- **WORK REQUEST**:
Everything from the first line of the material below through the line containing "kepercayaan konsumen. Presentasi produk" is to be printed exactly, and nothing more.

++++ LISTED RECORDS ++++

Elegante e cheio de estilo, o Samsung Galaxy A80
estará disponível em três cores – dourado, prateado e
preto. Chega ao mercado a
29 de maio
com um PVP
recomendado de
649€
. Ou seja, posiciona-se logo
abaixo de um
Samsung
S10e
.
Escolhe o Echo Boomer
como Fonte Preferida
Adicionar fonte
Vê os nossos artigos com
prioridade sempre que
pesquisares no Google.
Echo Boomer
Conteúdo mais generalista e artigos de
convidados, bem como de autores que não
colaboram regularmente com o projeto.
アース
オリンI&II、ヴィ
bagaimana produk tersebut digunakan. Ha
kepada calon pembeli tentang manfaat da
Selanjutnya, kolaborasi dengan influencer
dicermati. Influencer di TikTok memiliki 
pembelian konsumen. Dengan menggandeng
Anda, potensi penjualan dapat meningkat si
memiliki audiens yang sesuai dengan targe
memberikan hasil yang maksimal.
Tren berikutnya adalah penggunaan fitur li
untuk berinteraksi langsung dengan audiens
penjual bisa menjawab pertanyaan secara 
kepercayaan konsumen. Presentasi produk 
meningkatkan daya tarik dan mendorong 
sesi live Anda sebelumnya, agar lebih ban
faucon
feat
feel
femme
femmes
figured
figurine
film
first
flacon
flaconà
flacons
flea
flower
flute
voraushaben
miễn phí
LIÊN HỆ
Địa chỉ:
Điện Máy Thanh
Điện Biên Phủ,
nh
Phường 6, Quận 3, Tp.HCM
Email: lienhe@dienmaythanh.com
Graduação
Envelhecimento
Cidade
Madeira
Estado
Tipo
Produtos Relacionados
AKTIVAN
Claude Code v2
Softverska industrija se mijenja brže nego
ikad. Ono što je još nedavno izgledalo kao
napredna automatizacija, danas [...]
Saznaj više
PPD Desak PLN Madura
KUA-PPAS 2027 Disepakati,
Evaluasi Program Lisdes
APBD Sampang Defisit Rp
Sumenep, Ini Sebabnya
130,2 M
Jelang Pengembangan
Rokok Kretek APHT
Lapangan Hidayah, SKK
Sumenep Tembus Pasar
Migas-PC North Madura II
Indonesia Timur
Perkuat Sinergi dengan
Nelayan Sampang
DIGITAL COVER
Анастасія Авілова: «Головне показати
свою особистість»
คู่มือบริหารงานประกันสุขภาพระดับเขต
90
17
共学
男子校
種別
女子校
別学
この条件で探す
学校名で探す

++++

- **EXERCISE ANSWER**:
Elegante e cheio de estilo, o Samsung Galaxy A80
estará disponível em três cores – dourado, prateado e
preto. Chega ao mercado a
29 de maio
com um PVP
recomendado de
649€
. Ou seja, posiciona-se logo
abaixo de um
Samsung
S10e
.
Escolhe o Echo Boomer
como Fonte Preferida
Adicionar fonte
Vê os nossos artigos com
prioridade sempre que
pesquisares no Google.
Echo Boomer
Conteúdo mais generalista e artigos de
convidados, bem como de autores que não
colaboram regularmente com o projeto.
アース
オリンI&II、ヴィ
bagaimana produk tersebut digunakan. Ha
kepada calon pembeli tentang manfaat da
Selanjutnya, kolaborasi dengan influencer
dicermati. Influencer di TikTok memiliki 
pembelian konsumen. Dengan menggandeng
Anda, potensi penjualan dapat meningkat si
memiliki audiens yang sesuai dengan targe
memberikan hasil yang maksimal.
Tren berikutnya adalah penggunaan fitur li
untuk berinteraksi langsung dengan audiens
penjual bisa menjawab pertanyaan secara 
kepercayaan konsumen. Presentasi produk 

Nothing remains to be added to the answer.